_About this exercise_
What is needed here is every line of the records that includes "value".

#### Input data

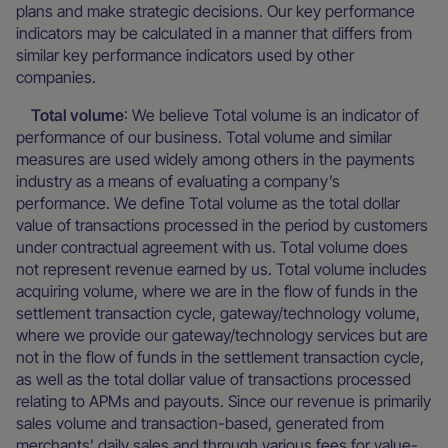
plans and make strategic decisions. Our key performance
indicators may be calculated in a manner that differs from
similar key performance indicators used by other
companies.
Total volume
: We believe Total volume is an indicator of
performance of our business. Total volume and similar
measures are used widely among others in the payments
industry as a means of evaluating a company’s
performance. We define Total volume as the total dollar
value of transactions processed in the period by customers
under contractual agreement with us. Total volume does
not represent revenue earned by us. Total volume includes
acquiring volume, where we are in the flow of funds in the
settlement transaction cycle, gateway/technology volume,
where we provide our gateway/technology services but are
not in the flow of funds in the settlement transaction cycle,
as well as the total dollar value of transactions processed
relating to APMs and payouts. Since our revenue is primarily
sales volume and transaction-based, generated from
merchants’ daily sales and through various fees for value-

########

_Exercise solution_
value of transactions processed in the period by customers
as well as the total dollar value of transactions processed
merchants’ daily sales and through various fees for value-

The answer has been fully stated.